Оставшись одна, Мила откинулась на спинку кресла и задумалась. Ее мучило и пугало одно обстоятельство, которого она не могла доверить Екатерине Александровне. Вскоре по прибытии в Горки она получила известие от отца, что он сперва тайно поселится в подземелье и будет беседовать с ней, а через несколько дней явится официально, как граф Фаркач. Но с тех пор она не получала никаких известий, не видела отца, а потому не понимала, что значило это молчание; тревога ее усиливалась с каждым днем.

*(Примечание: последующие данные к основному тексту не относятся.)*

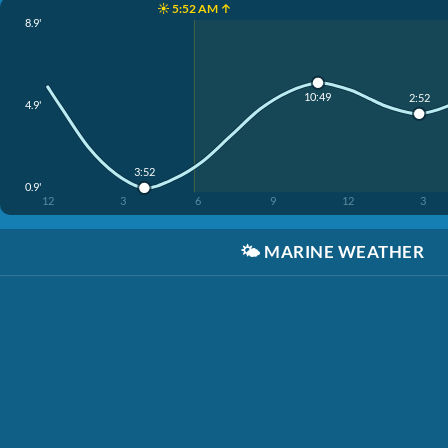
☀️ 5:52 AM ↑
8.9'
10:49
2:52
4.9'
3:52
0.9'
12
3
6
9
12
3
🌤️
MARINE WEATHER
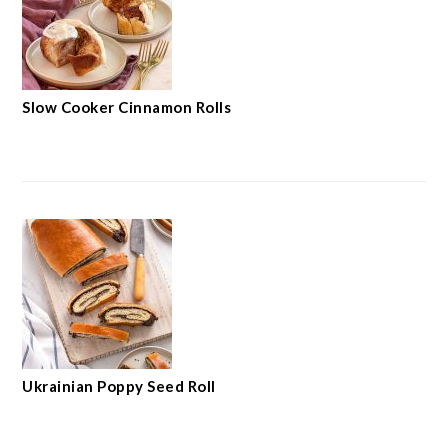
Slow Cooker Cinnamon Rolls
Ukrainian Poppy Seed Roll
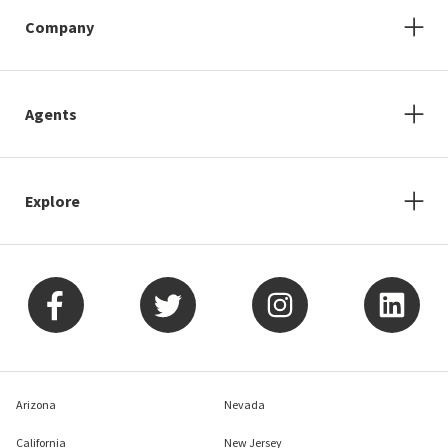
Company
Agents
Explore
Arizona
Nevada
California
New Jersey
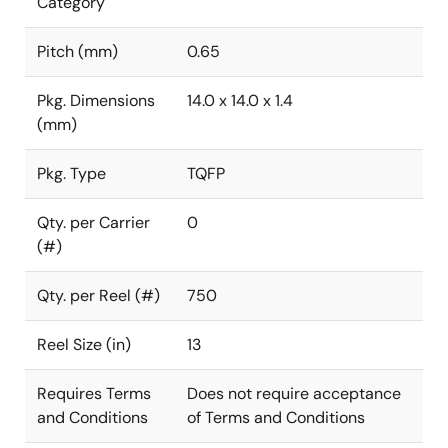
Category
Pitch (mm)
0.65
Pkg. Dimensions
14.0 x 14.0 x 1.4
(mm)
Pkg. Type
TQFP
Qty. per Carrier
0
(#)
Qty. per Reel (#)
750
Reel Size (in)
13
Requires Terms
Does not require acceptance
and Conditions
of Terms and Conditions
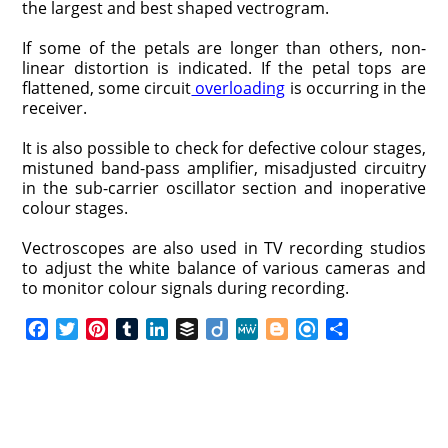
the largest and best shaped vectrogram.
If some of the petals are longer than others, non-
linear distortion is indicated. If the petal tops are
flattened, some circuit
overloading
is occurring in the
receiver.
It is also possible to check for defective colour stages,
mistuned band-pass amplifier, misadjusted circuitry
in the sub-carrier oscillator section and inoperative
colour stages.
Vectroscopes are also used in TV recording studios
to adjust the white balance of various cameras and
to monitor colour signals during recording.
F
T
P
T
L
B
D
M
B
R
S
a
w
i
u
i
u
i
e
l
e
h
c
i
n
m
n
f
i
W
o
f
a
e
t
t
b
k
f
g
e
g
i
r
b
t
e
l
e
e
o
g
n
e
o
e
r
r
d
r
e
d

Пробила полночь, как вдруг внимание Милы привлек странный треск, и порыв холодного, зловонного воздуха пахнул ей в лицо. Она вздрогнула и выпрямилась. В эту минуту дверь на террасу с шумом распахнулась и на пороге появилась высокая черная фигура человека, который прислонился к притолоке, скрестив руки на груди…

Мила застыла от ужаса, смотря на таинственного посетителя, одетого словно в какое-то черное и точно волосатое трико; землистого цвета и мертвенно-бледное лицо его коробила судорога и, хотя походило оно на лицо ее отца, но черты приняли странное сходство с бывшим женихом г-жи Морель, Казимиром Красинским, – портрет которого она часто видела у своей приемной матери.

– Папа, – прошептала Мила, делая шаг к нему.

– Отойди и не приближайся ко мне, – произнес глухой голос. – Я исчез, я умер. Не пугайся, это не надолго! Я пал жертвой ужасной подлости, но все же сумею добыть себе новое тело; вероятнее всего то самое, у которого на твоих глазах сменился хозяин. Ха-ха-ха! Только теперь я опасен, потому что стал вампиром и жажду крови; хотя тебе я не причиню зла.